Maintaining compliance and security should not be this difficult. To begin addressing these issues, organizations should evaluate legacy systems. There are a number of practical and incremental steps organizations can take to address any gaps in their current data protection coverage and capabilities:
- Ensure security and privacy policies reflect the new working reality and are understood by staff. That includes training and guidance on data security, record-keeping requirements and acceptable use of channels. Spot checks, internal audits, reviews and updates of existing policies should be part of the mix. Ensure that accountability and tone from the top reflect the importance of data protection and compliance.
- Undertake a risk assessment of all communications channels to determine potential gaps in data protection, record keeping, oversight or information security. Check that all new communications modes like in-meeting chat, video, mobile, WhatsApp, file links, images and more are not only captured but also searchable and retrievable. Ensure effective security settings are in place on your meeting platforms.

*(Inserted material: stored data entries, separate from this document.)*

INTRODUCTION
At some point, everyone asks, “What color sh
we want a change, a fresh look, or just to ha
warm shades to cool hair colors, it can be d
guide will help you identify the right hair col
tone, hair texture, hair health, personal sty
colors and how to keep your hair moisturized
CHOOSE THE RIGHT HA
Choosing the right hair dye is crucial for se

- Take an incremental, risk-based approach. Start with addressing capture, archiving and supervision gaps in areas where data protection and other risks are highest, such as SMS, WhatsApp and other consumer messaging apps under regulatory scrutiny.
As work practices evolve, compliance and security practices must, too. With employees working remotely, in-office and a combination of both, organizations must take precautions to ensure the unified communications tools critical for their jobs are compliant and secure. The risks to confidential and proprietary data are too great to ignore.